▶ _Extracted data_:
• • •
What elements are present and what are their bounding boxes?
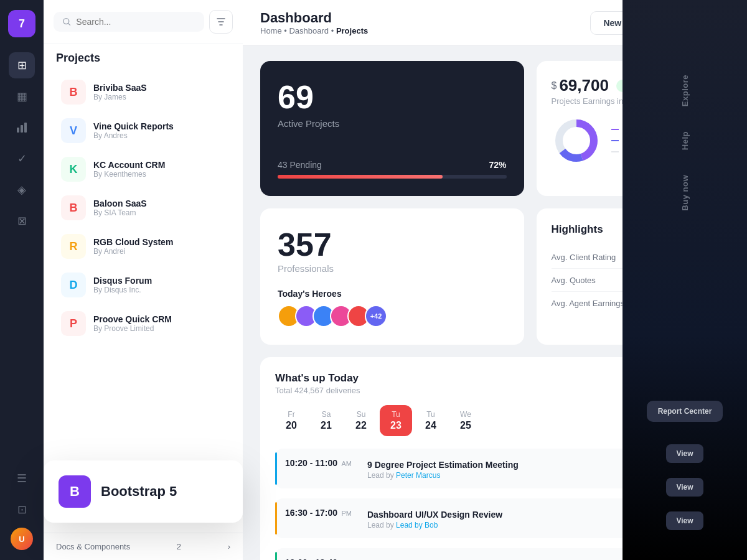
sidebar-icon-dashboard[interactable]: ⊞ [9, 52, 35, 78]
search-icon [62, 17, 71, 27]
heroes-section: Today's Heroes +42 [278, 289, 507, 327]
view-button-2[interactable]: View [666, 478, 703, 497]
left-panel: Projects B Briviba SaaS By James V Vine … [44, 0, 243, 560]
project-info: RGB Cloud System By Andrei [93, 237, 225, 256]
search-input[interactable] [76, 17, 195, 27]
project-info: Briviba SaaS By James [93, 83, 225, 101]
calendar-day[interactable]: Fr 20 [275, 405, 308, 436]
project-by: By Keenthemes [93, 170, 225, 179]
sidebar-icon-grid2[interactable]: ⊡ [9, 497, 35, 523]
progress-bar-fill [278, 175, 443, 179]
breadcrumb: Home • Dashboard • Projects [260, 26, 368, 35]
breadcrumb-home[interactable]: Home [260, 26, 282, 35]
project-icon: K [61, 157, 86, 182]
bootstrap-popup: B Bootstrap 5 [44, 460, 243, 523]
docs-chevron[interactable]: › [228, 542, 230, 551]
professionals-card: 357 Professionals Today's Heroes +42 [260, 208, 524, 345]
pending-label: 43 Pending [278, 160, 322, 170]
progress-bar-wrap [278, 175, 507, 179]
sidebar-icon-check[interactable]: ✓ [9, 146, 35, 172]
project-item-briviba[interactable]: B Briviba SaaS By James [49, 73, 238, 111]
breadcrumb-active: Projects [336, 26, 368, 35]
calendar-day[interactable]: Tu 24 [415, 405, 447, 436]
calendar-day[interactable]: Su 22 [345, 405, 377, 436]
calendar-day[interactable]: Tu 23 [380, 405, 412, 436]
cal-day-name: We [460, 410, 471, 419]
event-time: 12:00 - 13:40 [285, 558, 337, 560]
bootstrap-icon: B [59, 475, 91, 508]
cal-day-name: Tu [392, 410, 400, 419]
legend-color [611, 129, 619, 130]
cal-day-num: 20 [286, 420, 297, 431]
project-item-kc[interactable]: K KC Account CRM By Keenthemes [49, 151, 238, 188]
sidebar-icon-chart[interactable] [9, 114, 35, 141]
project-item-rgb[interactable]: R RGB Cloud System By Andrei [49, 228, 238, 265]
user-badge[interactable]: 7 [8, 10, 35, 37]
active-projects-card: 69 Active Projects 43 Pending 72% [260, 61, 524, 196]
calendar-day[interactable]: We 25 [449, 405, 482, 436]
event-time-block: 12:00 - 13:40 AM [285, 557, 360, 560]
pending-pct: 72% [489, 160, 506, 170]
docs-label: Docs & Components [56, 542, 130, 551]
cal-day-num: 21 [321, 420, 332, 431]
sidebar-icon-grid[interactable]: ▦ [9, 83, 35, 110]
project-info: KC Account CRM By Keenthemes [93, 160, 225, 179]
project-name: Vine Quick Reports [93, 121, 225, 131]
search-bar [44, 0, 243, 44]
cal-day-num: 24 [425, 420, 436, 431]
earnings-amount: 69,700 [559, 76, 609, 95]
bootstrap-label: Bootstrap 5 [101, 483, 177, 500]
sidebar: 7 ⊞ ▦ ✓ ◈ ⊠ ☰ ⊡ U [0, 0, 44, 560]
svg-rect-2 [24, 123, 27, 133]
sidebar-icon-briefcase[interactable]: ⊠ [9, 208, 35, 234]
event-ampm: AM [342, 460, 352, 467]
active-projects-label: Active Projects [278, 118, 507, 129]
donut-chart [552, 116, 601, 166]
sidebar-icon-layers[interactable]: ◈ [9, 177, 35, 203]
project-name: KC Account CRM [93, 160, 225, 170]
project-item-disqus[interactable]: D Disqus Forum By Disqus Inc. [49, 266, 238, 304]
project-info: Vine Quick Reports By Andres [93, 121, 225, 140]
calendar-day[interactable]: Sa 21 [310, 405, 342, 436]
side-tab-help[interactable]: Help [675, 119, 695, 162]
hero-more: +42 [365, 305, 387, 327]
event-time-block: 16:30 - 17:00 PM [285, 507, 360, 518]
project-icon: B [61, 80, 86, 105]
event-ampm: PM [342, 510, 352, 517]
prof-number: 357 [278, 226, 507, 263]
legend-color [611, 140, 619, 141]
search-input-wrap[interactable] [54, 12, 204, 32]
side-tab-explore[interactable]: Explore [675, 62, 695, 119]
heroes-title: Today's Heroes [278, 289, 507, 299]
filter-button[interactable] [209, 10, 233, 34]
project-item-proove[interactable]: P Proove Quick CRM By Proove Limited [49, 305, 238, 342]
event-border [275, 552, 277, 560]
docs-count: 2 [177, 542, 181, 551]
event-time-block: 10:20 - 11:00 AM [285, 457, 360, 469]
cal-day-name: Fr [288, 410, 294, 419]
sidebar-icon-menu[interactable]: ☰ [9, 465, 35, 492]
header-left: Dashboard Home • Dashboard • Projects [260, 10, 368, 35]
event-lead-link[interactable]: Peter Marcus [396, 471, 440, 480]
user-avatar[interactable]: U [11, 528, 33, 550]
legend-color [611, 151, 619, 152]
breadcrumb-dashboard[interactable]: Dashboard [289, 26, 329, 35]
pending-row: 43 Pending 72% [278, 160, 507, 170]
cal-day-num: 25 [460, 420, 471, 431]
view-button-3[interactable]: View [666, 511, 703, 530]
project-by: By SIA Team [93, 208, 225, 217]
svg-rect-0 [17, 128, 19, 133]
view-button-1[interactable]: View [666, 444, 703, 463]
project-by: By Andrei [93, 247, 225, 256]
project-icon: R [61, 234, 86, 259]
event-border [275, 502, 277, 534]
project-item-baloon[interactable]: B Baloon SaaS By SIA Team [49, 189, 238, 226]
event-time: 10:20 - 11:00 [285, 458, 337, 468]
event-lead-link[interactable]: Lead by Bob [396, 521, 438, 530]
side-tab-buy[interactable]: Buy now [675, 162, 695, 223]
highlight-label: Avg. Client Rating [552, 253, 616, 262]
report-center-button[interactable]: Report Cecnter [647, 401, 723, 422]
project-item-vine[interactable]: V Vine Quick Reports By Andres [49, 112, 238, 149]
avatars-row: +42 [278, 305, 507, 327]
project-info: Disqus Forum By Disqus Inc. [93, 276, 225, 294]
• • •
▶ _Task instructions_: Working from the listing above, retype it exactly but include no images.

▶ _Reply_:
What elements are present and what are their bounding boxes?
sidebar-icon-dashboard[interactable]: ⊞ [9, 52, 35, 78]
search-icon [62, 17, 71, 27]
heroes-section: Today's Heroes +42 [278, 289, 507, 327]
view-button-2[interactable]: View [666, 478, 703, 497]
left-panel: Projects B Briviba SaaS By James V Vine … [44, 0, 243, 560]
project-info: RGB Cloud System By Andrei [93, 237, 225, 256]
search-input[interactable] [76, 17, 195, 27]
project-info: Briviba SaaS By James [93, 83, 225, 101]
calendar-day[interactable]: Fr 20 [275, 405, 308, 436]
project-by: By Keenthemes [93, 170, 225, 179]
sidebar-icon-grid2[interactable]: ⊡ [9, 497, 35, 523]
progress-bar-fill [278, 175, 443, 179]
breadcrumb: Home • Dashboard • Projects [260, 26, 368, 35]
breadcrumb-home[interactable]: Home [260, 26, 282, 35]
project-icon: K [61, 157, 86, 182]
bootstrap-popup: B Bootstrap 5 [44, 460, 243, 523]
docs-chevron[interactable]: › [228, 542, 230, 551]
professionals-card: 357 Professionals Today's Heroes +42 [260, 208, 524, 345]
pending-label: 43 Pending [278, 160, 322, 170]
progress-bar-wrap [278, 175, 507, 179]
sidebar-icon-check[interactable]: ✓ [9, 146, 35, 172]
project-item-briviba[interactable]: B Briviba SaaS By James [49, 73, 238, 111]
breadcrumb-active: Projects [336, 26, 368, 35]
calendar-day[interactable]: Tu 24 [415, 405, 447, 436]
calendar-day[interactable]: Su 22 [345, 405, 377, 436]
calendar-day[interactable]: Tu 23 [380, 405, 412, 436]
cal-day-name: We [460, 410, 471, 419]
event-time: 12:00 - 13:40 [285, 558, 337, 560]
bootstrap-icon: B [59, 475, 91, 508]
cal-day-name: Tu [392, 410, 400, 419]
legend-color [611, 129, 619, 130]
cal-day-num: 20 [286, 420, 297, 431]
project-item-kc[interactable]: K KC Account CRM By Keenthemes [49, 151, 238, 188]
sidebar-icon-chart[interactable] [9, 114, 35, 141]
project-item-rgb[interactable]: R RGB Cloud System By Andrei [49, 228, 238, 265]
user-badge[interactable]: 7 [8, 10, 35, 37]
active-projects-card: 69 Active Projects 43 Pending 72% [260, 61, 524, 196]
calendar-day[interactable]: We 25 [449, 405, 482, 436]
event-time-block: 12:00 - 13:40 AM [285, 557, 360, 560]
pending-pct: 72% [489, 160, 506, 170]
docs-label: Docs & Components [56, 542, 130, 551]
cal-day-num: 21 [321, 420, 332, 431]
sidebar-icon-grid[interactable]: ▦ [9, 83, 35, 110]
project-info: KC Account CRM By Keenthemes [93, 160, 225, 179]
project-name: Vine Quick Reports [93, 121, 225, 131]
search-bar [44, 0, 243, 44]
cal-day-num: 24 [425, 420, 436, 431]
earnings-amount: 69,700 [559, 76, 609, 95]
bootstrap-label: Bootstrap 5 [101, 483, 177, 500]
sidebar: 7 ⊞ ▦ ✓ ◈ ⊠ ☰ ⊡ U [0, 0, 44, 560]
svg-rect-2 [24, 123, 27, 133]
sidebar-icon-briefcase[interactable]: ⊠ [9, 208, 35, 234]
event-ampm: AM [342, 460, 352, 467]
active-projects-label: Active Projects [278, 118, 507, 129]
donut-chart [552, 116, 601, 166]
sidebar-icon-layers[interactable]: ◈ [9, 177, 35, 203]
project-name: KC Account CRM [93, 160, 225, 170]
project-item-disqus[interactable]: D Disqus Forum By Disqus Inc. [49, 266, 238, 304]
project-info: Vine Quick Reports By Andres [93, 121, 225, 140]
calendar-day[interactable]: Sa 21 [310, 405, 342, 436]
side-tab-help[interactable]: Help [675, 119, 695, 162]
hero-more: +42 [365, 305, 387, 327]
event-time-block: 16:30 - 17:00 PM [285, 507, 360, 518]
project-icon: B [61, 80, 86, 105]
event-ampm: PM [342, 510, 352, 517]
prof-number: 357 [278, 226, 507, 263]
legend-color [611, 140, 619, 141]
search-input-wrap[interactable] [54, 12, 204, 32]
side-tab-explore[interactable]: Explore [675, 62, 695, 119]
heroes-title: Today's Heroes [278, 289, 507, 299]
filter-button[interactable] [209, 10, 233, 34]
project-item-proove[interactable]: P Proove Quick CRM By Proove Limited [49, 305, 238, 342]
event-border [275, 552, 277, 560]
docs-count: 2 [177, 542, 181, 551]
event-time-block: 10:20 - 11:00 AM [285, 457, 360, 469]
cal-day-name: Fr [288, 410, 294, 419]
sidebar-icon-menu[interactable]: ☰ [9, 465, 35, 492]
header-left: Dashboard Home • Dashboard • Projects [260, 10, 368, 35]
event-lead-link[interactable]: Peter Marcus [396, 471, 440, 480]
user-avatar[interactable]: U [11, 528, 33, 550]
legend-color [611, 151, 619, 152]
breadcrumb-dashboard[interactable]: Dashboard [289, 26, 329, 35]
pending-row: 43 Pending 72% [278, 160, 507, 170]
cal-day-num: 25 [460, 420, 471, 431]
view-button-3[interactable]: View [666, 511, 703, 530]
project-by: By SIA Team [93, 208, 225, 217]
svg-rect-0 [17, 128, 19, 133]
view-button-1[interactable]: View [666, 444, 703, 463]
project-by: By Andrei [93, 247, 225, 256]
project-icon: R [61, 234, 86, 259]
event-border [275, 502, 277, 534]
project-item-baloon[interactable]: B Baloon SaaS By SIA Team [49, 189, 238, 226]
event-time: 10:20 - 11:00 [285, 458, 337, 468]
event-lead-link[interactable]: Lead by Bob [396, 521, 438, 530]
side-tab-buy[interactable]: Buy now [675, 162, 695, 223]
highlight-label: Avg. Client Rating [552, 253, 616, 262]
report-center-button[interactable]: Report Cecnter [647, 401, 723, 422]
project-item-vine[interactable]: V Vine Quick Reports By Andres [49, 112, 238, 149]
avatars-row: +42 [278, 305, 507, 327]
project-info: Disqus Forum By Disqus Inc. [93, 276, 225, 294]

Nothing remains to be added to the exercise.